* Aim of the task *
Pull every line with "area" from the material.

++++

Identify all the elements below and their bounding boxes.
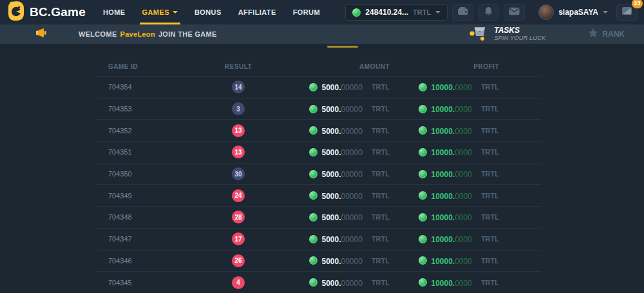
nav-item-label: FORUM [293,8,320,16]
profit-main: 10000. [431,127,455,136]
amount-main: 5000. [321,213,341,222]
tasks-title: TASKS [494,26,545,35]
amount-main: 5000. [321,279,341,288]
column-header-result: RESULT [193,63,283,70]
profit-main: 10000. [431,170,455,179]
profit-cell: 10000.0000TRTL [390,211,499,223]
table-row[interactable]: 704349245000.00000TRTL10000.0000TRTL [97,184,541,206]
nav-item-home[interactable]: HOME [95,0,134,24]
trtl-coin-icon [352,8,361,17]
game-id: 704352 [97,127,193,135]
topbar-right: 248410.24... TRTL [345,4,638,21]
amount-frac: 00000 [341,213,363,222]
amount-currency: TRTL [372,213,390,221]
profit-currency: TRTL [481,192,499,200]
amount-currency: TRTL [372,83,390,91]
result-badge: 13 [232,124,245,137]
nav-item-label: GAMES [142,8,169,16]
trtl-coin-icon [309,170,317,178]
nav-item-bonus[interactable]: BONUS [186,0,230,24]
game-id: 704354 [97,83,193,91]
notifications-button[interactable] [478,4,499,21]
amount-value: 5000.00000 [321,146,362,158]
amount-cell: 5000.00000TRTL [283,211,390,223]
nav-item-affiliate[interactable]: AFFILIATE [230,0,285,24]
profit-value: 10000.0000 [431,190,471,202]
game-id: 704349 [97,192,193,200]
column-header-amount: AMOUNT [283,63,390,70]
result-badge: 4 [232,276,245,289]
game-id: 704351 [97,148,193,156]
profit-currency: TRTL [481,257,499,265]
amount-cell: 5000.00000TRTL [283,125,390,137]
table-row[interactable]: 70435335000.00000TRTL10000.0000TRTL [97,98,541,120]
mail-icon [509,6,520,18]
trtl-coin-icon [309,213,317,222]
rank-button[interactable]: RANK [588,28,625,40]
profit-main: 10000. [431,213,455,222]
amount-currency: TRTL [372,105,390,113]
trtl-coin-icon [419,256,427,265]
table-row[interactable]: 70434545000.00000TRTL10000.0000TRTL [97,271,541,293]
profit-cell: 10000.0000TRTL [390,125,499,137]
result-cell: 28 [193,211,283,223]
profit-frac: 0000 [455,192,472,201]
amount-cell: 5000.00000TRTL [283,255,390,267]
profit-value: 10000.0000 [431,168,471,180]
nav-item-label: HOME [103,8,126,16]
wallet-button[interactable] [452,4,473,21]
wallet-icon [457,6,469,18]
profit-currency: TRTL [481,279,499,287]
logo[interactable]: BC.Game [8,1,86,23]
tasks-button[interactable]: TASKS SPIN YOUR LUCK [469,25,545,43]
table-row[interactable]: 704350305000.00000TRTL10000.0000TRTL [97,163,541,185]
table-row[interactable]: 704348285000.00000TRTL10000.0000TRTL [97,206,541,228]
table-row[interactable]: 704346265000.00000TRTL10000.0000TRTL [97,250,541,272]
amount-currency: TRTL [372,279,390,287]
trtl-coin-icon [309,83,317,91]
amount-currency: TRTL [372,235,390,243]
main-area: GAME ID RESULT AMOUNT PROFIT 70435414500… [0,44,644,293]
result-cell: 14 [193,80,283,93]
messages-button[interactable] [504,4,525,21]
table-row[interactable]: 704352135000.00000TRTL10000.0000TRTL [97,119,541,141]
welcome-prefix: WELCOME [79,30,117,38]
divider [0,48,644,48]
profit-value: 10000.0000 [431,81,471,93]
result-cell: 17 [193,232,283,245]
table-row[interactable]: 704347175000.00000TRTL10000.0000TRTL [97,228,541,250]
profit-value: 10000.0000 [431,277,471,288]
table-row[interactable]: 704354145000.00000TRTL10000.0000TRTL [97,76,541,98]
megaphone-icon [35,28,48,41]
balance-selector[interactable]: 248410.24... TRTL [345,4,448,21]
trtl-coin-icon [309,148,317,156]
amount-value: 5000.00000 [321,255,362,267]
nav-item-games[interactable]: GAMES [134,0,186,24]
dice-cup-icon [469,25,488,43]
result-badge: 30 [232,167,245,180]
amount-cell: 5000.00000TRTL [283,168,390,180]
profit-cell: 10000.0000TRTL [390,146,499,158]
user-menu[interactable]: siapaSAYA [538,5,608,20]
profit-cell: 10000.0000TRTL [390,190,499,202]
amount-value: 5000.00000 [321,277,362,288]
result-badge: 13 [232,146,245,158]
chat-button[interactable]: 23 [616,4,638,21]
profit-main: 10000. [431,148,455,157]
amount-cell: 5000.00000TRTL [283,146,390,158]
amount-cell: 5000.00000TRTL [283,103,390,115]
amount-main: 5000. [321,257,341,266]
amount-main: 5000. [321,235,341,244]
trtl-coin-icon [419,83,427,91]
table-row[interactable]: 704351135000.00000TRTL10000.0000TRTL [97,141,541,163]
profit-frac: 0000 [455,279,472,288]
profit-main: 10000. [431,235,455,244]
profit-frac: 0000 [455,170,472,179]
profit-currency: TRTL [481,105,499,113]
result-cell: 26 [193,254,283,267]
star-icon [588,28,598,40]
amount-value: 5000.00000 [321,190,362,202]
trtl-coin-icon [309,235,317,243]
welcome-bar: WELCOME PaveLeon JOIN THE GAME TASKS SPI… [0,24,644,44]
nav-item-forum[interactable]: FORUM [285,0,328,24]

++++

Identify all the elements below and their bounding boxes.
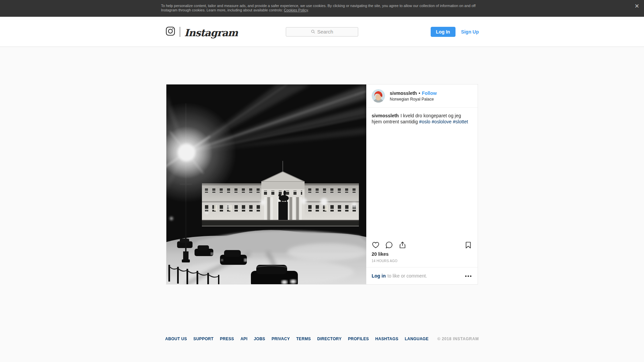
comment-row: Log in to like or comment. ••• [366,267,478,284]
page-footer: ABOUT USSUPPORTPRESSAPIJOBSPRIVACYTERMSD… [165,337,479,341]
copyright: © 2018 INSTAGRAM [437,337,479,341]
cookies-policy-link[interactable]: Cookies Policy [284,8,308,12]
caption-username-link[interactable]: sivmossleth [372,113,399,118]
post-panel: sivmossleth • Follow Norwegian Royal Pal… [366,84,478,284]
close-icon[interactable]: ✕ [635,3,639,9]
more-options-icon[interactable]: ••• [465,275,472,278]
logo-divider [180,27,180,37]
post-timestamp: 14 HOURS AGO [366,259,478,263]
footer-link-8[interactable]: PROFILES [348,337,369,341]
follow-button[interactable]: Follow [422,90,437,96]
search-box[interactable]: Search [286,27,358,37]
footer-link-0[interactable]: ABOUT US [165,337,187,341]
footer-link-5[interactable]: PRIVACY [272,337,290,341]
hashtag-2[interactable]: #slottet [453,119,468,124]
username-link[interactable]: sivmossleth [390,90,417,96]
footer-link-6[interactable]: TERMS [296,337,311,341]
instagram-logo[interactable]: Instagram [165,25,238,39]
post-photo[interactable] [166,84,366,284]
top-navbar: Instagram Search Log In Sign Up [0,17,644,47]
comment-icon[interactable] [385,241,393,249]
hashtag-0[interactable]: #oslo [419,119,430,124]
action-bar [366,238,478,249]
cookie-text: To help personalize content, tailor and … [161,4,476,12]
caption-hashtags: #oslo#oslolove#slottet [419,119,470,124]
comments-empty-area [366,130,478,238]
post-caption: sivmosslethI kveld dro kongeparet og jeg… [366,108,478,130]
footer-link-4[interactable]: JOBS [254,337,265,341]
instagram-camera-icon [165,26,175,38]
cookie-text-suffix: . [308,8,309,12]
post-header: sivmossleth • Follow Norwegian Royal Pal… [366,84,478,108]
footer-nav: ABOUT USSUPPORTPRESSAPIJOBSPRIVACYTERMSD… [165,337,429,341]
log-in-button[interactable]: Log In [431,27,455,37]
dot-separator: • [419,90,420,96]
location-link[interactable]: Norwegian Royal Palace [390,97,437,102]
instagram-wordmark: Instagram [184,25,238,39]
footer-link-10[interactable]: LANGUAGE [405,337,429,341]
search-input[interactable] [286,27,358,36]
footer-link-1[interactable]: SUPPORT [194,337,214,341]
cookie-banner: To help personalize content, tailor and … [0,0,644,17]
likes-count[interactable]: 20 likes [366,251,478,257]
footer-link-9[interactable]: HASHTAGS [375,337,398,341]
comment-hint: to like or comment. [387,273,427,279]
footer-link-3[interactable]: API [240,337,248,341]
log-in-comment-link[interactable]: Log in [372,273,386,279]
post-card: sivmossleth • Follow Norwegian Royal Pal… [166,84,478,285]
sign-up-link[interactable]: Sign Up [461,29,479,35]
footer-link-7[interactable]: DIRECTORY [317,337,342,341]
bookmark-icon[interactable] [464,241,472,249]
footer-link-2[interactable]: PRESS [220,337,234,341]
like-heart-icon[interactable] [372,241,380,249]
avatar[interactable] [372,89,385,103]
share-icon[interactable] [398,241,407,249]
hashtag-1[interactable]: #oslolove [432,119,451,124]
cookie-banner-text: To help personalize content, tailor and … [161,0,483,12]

++++

* Exercise result *
main-area: GAME ID RESULT AMOUNT PROFIT 70435414500… [0,44,644,293]
comments-empty-area [366,130,478,238]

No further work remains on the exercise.